* Activity: The entries are to be duplicated exactly, though any picture in them must be omitted.

* Input material:
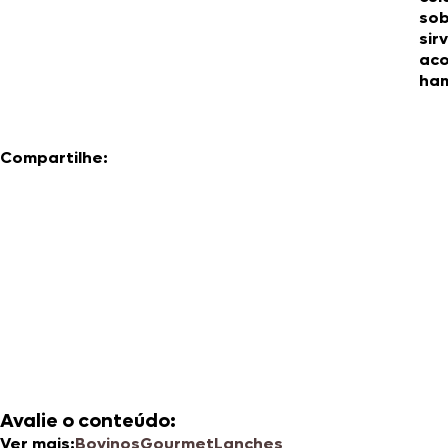
sob
sir
ac
ham
Compartilhe:
Avalie o conteúdo:
Ver mais:
Bovinos
Gourmet
Lanches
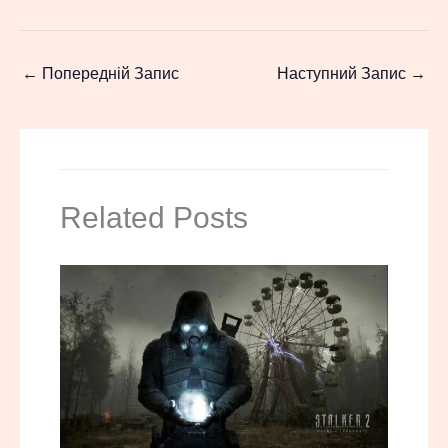
←
Попередній Запис
Наступний Запис
→
Related Posts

* Written response:
sob
sir
ac
ham
Compartilhe:
Avalie o conteúdo:
Ver mais:
Bovinos
Gourmet
Lanches
←
Попередній Запис
Наступний Запис
→
Related Posts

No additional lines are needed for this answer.